Journalist Janna Bommersbach makes her fiction debut with Cattle Kate, a historical novel based on research into the real life of the only woman ever lynched for cattle rustling in the Wyoming Territory, Ella Watson. Falsely accused by the powerful local cattlemen who eventually took the law into their own hands and were supported in their lies about her by the Wyoming Stock Growers Association, she had gone down in history as a notorious cattle thief, a prostitute and madam. She was none of these things. She was a homesteader, a cook and a secretly married woman. Indeed she was in truth a victim in the vicious conflicts between the homesteaders and the cattlemen. Cattle Kate, a name she never went under while alive, is a fictional rebuttal based on modern research to all the fabrications.
Bommersbach is not the first to come to Ella Watson’s defense. As her bibliography and end notes demonstrate, Watson’s story had certainly attracted some attention, although clearly not enough to make her case common knowledge. To the extent that the novel clears her name and reveals the truth to a wider audience, it does an important service. To the extent that her story, the story of a strong, heroic woman taking off from her home and family to get some land of her own and build a life for herself, after an escape from a violent marriage, it makes an important point about the neglect of women’s role in the country’s development. It is a life, though short — she was murdered at the age of 29 — it is a life filled with incident, and interest.
It should make for a great read.
Unfortunately it falls a bit flat. It’s not that the tale is told poorly, it’s narration is workmanlike. It could have been better.Bommersbach has chosen to write most all of the story from Ella’s point of view and first person accounts can be tricky. The novelist has to create a voice that the reader finds acceptable. Think of the problems many readers had and indeed still have with the narrator in what is often credited as the first English novel, Samuel Richardson’s Pamela.

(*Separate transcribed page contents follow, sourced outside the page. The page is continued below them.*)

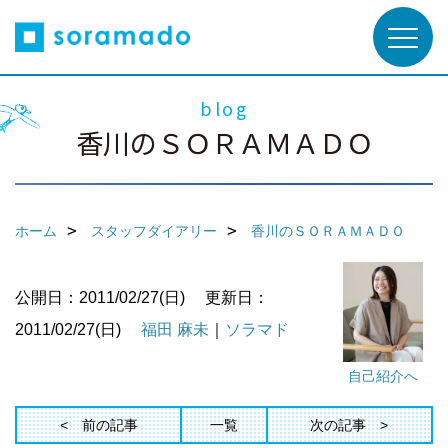
blog
香川のＳＯＲＡＭＡＤＯ
ホーム
スタッフダイアリー
香川のＳＯＲＡＭＡＤＯ
公開日：2011/02/27(日)
更新日：
2011/02/27(日)
福田 麻未
｜
ソラマド
自己紹介へ
前の記事
一覧
次の記事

Pamela is an epistolary novel. It consists mostly of letters written by the heroine Pamela, a beautiful servant girl, to her family, letters in which she details her attempts to protect her virtue from the nefarious pursuits of her employer. She is constantly making her reader aware of her beauty and virtue. She has to, otherwise why would her employer be pursuing her? It is not necessarily a question of self-praise, more often than not it is simply reporting what other people have said. Mrs. So and So said I looked lovely this morning. It is very easy to tire of this kind of thing.
And the problem with Pamela is the problem with Ella. She is the best cook in the territory. She makes the best pies everyone in the book has ever eaten. Everyone who tastes her cooking loves it, and page after page, she never tires of telling us. After a while it gets old for the reader. She is a tall woman, a big woman, but she is clear that she is a good looking woman. “I’m not a beauty, but I’m a good lookin’ woman and I keep myself clean and pleasant.” Not only good looking, but modest as well. Ella as she presents herself, much like Pamela presents herself as too good to be true. There’s too much of The Little House on the Prairie about her, a more realistic voice, a bit grittier would make for a more memorable story.